Fierce Healthcare brings us up to date on the HLTH Conference held in Las Vegas earlier this week.
Axios reports that New York State’s surprise billing law which relies on payer-provider arbitration raising health care costs. Told you so.
Yesterday, the Department of Health and Human Services launched “FindTreatment.gov, a newly designed website that will help connect Americans looking for substance abuse treatment with approximately 13,000 locations across the United States.”
“Visitors can access information on location, treatment options, payment and insurance information, and over 13,000 state-licensed facilities, based on data compiled by SAMHSA
Examples of treatment include:
Residential treatment – Live-in care, lasting for a month up to one year
Outpatient treatment – Treatment at a program site while the patient continues to live on their own
Detoxification – Supervised withdrawal from substance use
Interim care – When immediate admission to other care isn’t available”
Earlier this week, the U.S. Food and Drug Administration released a report on prescription drug shortages.

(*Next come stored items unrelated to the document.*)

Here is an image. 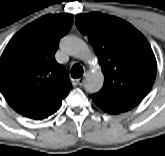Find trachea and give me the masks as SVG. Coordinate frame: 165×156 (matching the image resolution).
<instances>
[{"mask_svg":"<svg viewBox=\"0 0 165 156\" xmlns=\"http://www.w3.org/2000/svg\"><path fill=\"white\" fill-rule=\"evenodd\" d=\"M73 78H79L83 75V68L79 64H74L71 69Z\"/></svg>","mask_w":165,"mask_h":156,"instance_id":"obj_1","label":"trachea"}]
</instances>
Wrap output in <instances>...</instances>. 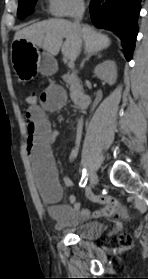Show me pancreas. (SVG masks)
<instances>
[{
  "instance_id": "obj_1",
  "label": "pancreas",
  "mask_w": 148,
  "mask_h": 279,
  "mask_svg": "<svg viewBox=\"0 0 148 279\" xmlns=\"http://www.w3.org/2000/svg\"><path fill=\"white\" fill-rule=\"evenodd\" d=\"M62 79L70 86V97L74 102L78 101V98L82 95V86L77 78V75L65 74L62 76Z\"/></svg>"
}]
</instances>
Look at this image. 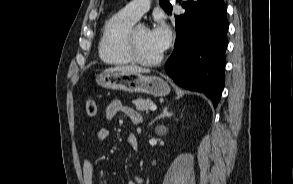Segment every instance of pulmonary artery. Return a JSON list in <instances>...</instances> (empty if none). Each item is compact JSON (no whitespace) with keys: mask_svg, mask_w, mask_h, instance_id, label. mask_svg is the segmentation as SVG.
I'll return each mask as SVG.
<instances>
[{"mask_svg":"<svg viewBox=\"0 0 293 184\" xmlns=\"http://www.w3.org/2000/svg\"><path fill=\"white\" fill-rule=\"evenodd\" d=\"M149 6L150 0H132L122 11L138 20L149 9Z\"/></svg>","mask_w":293,"mask_h":184,"instance_id":"1","label":"pulmonary artery"}]
</instances>
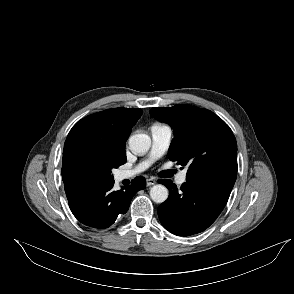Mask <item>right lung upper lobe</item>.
<instances>
[{
	"label": "right lung upper lobe",
	"instance_id": "cb5924a9",
	"mask_svg": "<svg viewBox=\"0 0 294 294\" xmlns=\"http://www.w3.org/2000/svg\"><path fill=\"white\" fill-rule=\"evenodd\" d=\"M142 115L138 108H114L91 114L79 120L69 132L63 149V160L79 147H105L125 150L131 128ZM66 189L68 184L64 182Z\"/></svg>",
	"mask_w": 294,
	"mask_h": 294
}]
</instances>
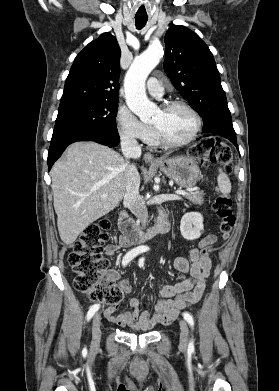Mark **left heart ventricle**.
<instances>
[{"mask_svg":"<svg viewBox=\"0 0 279 391\" xmlns=\"http://www.w3.org/2000/svg\"><path fill=\"white\" fill-rule=\"evenodd\" d=\"M151 124L159 127L169 140L182 141L194 130L195 119L187 109L174 107L168 111L160 109Z\"/></svg>","mask_w":279,"mask_h":391,"instance_id":"b2bd125f","label":"left heart ventricle"}]
</instances>
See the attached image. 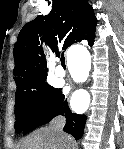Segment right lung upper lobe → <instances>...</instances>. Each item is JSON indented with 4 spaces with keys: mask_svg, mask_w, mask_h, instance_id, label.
Returning a JSON list of instances; mask_svg holds the SVG:
<instances>
[{
    "mask_svg": "<svg viewBox=\"0 0 124 149\" xmlns=\"http://www.w3.org/2000/svg\"><path fill=\"white\" fill-rule=\"evenodd\" d=\"M96 22L87 0H53L50 13L28 22L14 44L13 74L17 88L35 85L47 78V64L40 40L57 55L59 49L66 50L81 40H87L92 46Z\"/></svg>",
    "mask_w": 124,
    "mask_h": 149,
    "instance_id": "cb5924a9",
    "label": "right lung upper lobe"
}]
</instances>
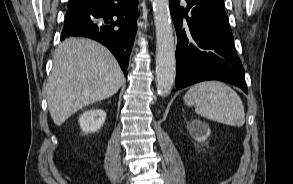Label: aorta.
I'll return each mask as SVG.
<instances>
[{"label": "aorta", "mask_w": 293, "mask_h": 184, "mask_svg": "<svg viewBox=\"0 0 293 184\" xmlns=\"http://www.w3.org/2000/svg\"><path fill=\"white\" fill-rule=\"evenodd\" d=\"M156 27V86L160 96L171 92L175 81L176 60L169 0H151Z\"/></svg>", "instance_id": "obj_1"}]
</instances>
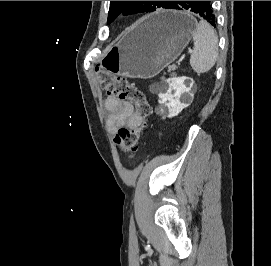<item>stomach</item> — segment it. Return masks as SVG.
Here are the masks:
<instances>
[{
  "mask_svg": "<svg viewBox=\"0 0 271 266\" xmlns=\"http://www.w3.org/2000/svg\"><path fill=\"white\" fill-rule=\"evenodd\" d=\"M196 29V20L185 11L162 10L129 28L107 48L101 65L129 78L156 76L181 54Z\"/></svg>",
  "mask_w": 271,
  "mask_h": 266,
  "instance_id": "1",
  "label": "stomach"
}]
</instances>
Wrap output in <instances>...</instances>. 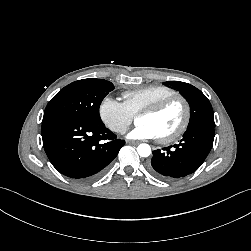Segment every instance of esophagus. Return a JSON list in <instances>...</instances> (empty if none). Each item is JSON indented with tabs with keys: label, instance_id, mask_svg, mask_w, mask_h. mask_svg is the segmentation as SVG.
I'll return each instance as SVG.
<instances>
[{
	"label": "esophagus",
	"instance_id": "1",
	"mask_svg": "<svg viewBox=\"0 0 251 251\" xmlns=\"http://www.w3.org/2000/svg\"><path fill=\"white\" fill-rule=\"evenodd\" d=\"M126 143L129 144V145H138L139 141H131V140H129V141H126Z\"/></svg>",
	"mask_w": 251,
	"mask_h": 251
}]
</instances>
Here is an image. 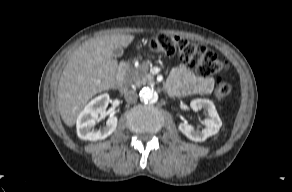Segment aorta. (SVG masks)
Masks as SVG:
<instances>
[{
	"instance_id": "obj_1",
	"label": "aorta",
	"mask_w": 292,
	"mask_h": 192,
	"mask_svg": "<svg viewBox=\"0 0 292 192\" xmlns=\"http://www.w3.org/2000/svg\"><path fill=\"white\" fill-rule=\"evenodd\" d=\"M140 100L146 104L155 103L158 100L157 92L150 87L142 88L139 92Z\"/></svg>"
}]
</instances>
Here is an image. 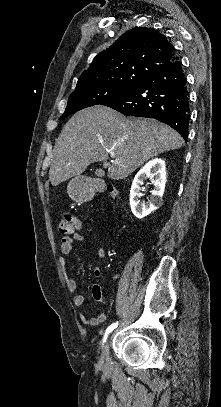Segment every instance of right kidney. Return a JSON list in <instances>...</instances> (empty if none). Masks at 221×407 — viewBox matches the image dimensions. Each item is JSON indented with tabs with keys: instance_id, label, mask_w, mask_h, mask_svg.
I'll return each instance as SVG.
<instances>
[{
	"instance_id": "obj_1",
	"label": "right kidney",
	"mask_w": 221,
	"mask_h": 407,
	"mask_svg": "<svg viewBox=\"0 0 221 407\" xmlns=\"http://www.w3.org/2000/svg\"><path fill=\"white\" fill-rule=\"evenodd\" d=\"M147 178L151 179L154 190L151 191V197L145 203L141 202L139 198L141 197V185L143 184V180ZM165 183L166 168L165 162L161 158L150 160L140 169L134 177L130 190V207L134 216L142 219L161 206Z\"/></svg>"
}]
</instances>
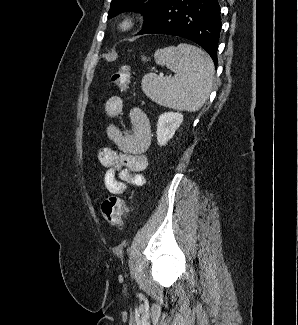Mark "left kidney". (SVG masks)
Masks as SVG:
<instances>
[{
  "label": "left kidney",
  "instance_id": "1",
  "mask_svg": "<svg viewBox=\"0 0 298 325\" xmlns=\"http://www.w3.org/2000/svg\"><path fill=\"white\" fill-rule=\"evenodd\" d=\"M183 118L184 114L182 112H172V110L159 114L156 136L160 146L167 144L168 140L174 136L175 130L182 124Z\"/></svg>",
  "mask_w": 298,
  "mask_h": 325
}]
</instances>
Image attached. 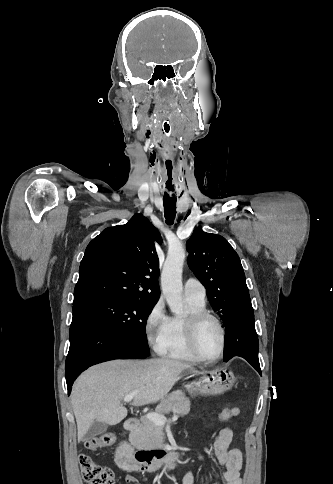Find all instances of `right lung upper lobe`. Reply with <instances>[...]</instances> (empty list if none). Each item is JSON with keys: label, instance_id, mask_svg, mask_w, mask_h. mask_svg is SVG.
I'll return each instance as SVG.
<instances>
[{"label": "right lung upper lobe", "instance_id": "1", "mask_svg": "<svg viewBox=\"0 0 333 484\" xmlns=\"http://www.w3.org/2000/svg\"><path fill=\"white\" fill-rule=\"evenodd\" d=\"M156 242L159 232L141 214L104 229L85 250L73 304L94 295L157 301Z\"/></svg>", "mask_w": 333, "mask_h": 484}]
</instances>
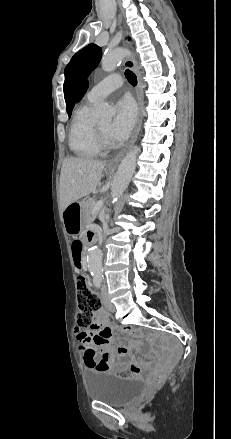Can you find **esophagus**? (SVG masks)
Returning <instances> with one entry per match:
<instances>
[{
	"mask_svg": "<svg viewBox=\"0 0 231 439\" xmlns=\"http://www.w3.org/2000/svg\"><path fill=\"white\" fill-rule=\"evenodd\" d=\"M127 45L130 48H132V46L128 40H127ZM124 65L126 68L134 71L137 75L138 83H137V87H136V99H137V103H138V115H137V120H136L134 132H133L132 137H131L129 143L127 144V146L123 150H121L116 156H114L113 158H111L110 160L107 161L106 166L109 169H116L120 160L122 159V157L132 147V145L134 144V142L137 138V135L139 133L140 123H141V110H142V99H143L141 76H140L139 71L136 68V63H135V60L133 57H127L124 61Z\"/></svg>",
	"mask_w": 231,
	"mask_h": 439,
	"instance_id": "obj_1",
	"label": "esophagus"
}]
</instances>
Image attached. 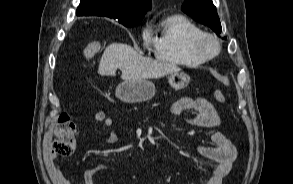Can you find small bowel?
<instances>
[{"label": "small bowel", "instance_id": "c3829d8e", "mask_svg": "<svg viewBox=\"0 0 293 184\" xmlns=\"http://www.w3.org/2000/svg\"><path fill=\"white\" fill-rule=\"evenodd\" d=\"M170 111L173 115L192 125L213 129L221 124L214 106L205 98H181L172 105ZM92 118L94 122L102 123L105 127L113 125V120L106 116L103 111H96ZM117 138L116 131L112 130L107 142L115 143ZM211 141L213 146H199L197 148L200 155L215 162L212 174L204 184H223V180L231 171L237 151L231 140L220 131L215 130L211 133ZM48 168L56 184H74L72 180L64 175L61 166L55 162L54 158L51 159ZM109 169L110 167L104 164L87 169L84 172V184H94V176Z\"/></svg>", "mask_w": 293, "mask_h": 184}]
</instances>
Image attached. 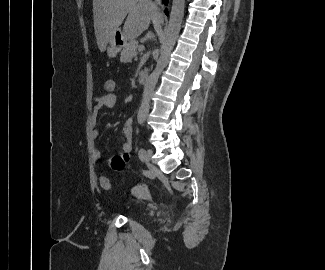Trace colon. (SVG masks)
Masks as SVG:
<instances>
[{
  "label": "colon",
  "instance_id": "5ec220e1",
  "mask_svg": "<svg viewBox=\"0 0 325 270\" xmlns=\"http://www.w3.org/2000/svg\"><path fill=\"white\" fill-rule=\"evenodd\" d=\"M103 89L105 91V94H116V89H117V83L113 78H107L103 84ZM100 186L104 190H109L111 188V183L108 178L102 177L100 179Z\"/></svg>",
  "mask_w": 325,
  "mask_h": 270
}]
</instances>
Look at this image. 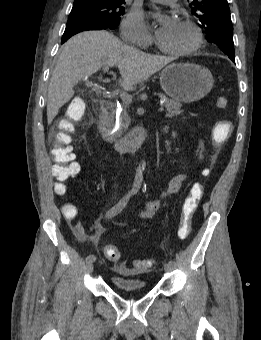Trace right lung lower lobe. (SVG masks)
<instances>
[{
	"label": "right lung lower lobe",
	"instance_id": "obj_1",
	"mask_svg": "<svg viewBox=\"0 0 261 340\" xmlns=\"http://www.w3.org/2000/svg\"><path fill=\"white\" fill-rule=\"evenodd\" d=\"M107 27L99 24L98 22L85 18V17H75L68 19L66 29L61 39V43L67 41L71 36L81 31L87 30H101Z\"/></svg>",
	"mask_w": 261,
	"mask_h": 340
}]
</instances>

The report identifies three root causes for drug shortages:
- Lack of incentives for manufacturers to produce less profitable drugs;
- The market does not recognize and reward manufacturers for “mature quality systems” that focus on continuous improvement and early detection of supply chain issues; and
- Logistical and regulatory challenges make it difficult for the market to recover from a disruption.
The report also recommends enduring solutions to address drug shortages. These solutions include
- Creating a shared understanding of the impact of drug shortages on patients and the contracting practices that may contribute to shortages;
- Developing a rating system to incentivize drug manufacturers to invest in quality management maturity for their facilities; and
- Promoting sustainable private sector contracts (e.g., with payers, purchasers, and group purchasing organizations) to make sure there is a reliable supply of medically important drugs.
Fedweek reports that
The FEDVIP vision-dental insurance program “is vulnerable to ineligible family members enrolling in the program with increased costs being charged to federal employees and annuitants,” the inspector general of OPM has reported.
The BENEFEDS portal, through which enrollments for FEDVIP—and the long-term care insurance and flexible spending account programs—are made has “inadequate controls in place to verify dependent eligibility” and further does not have sufficient controls against fraud and abuse, said the report.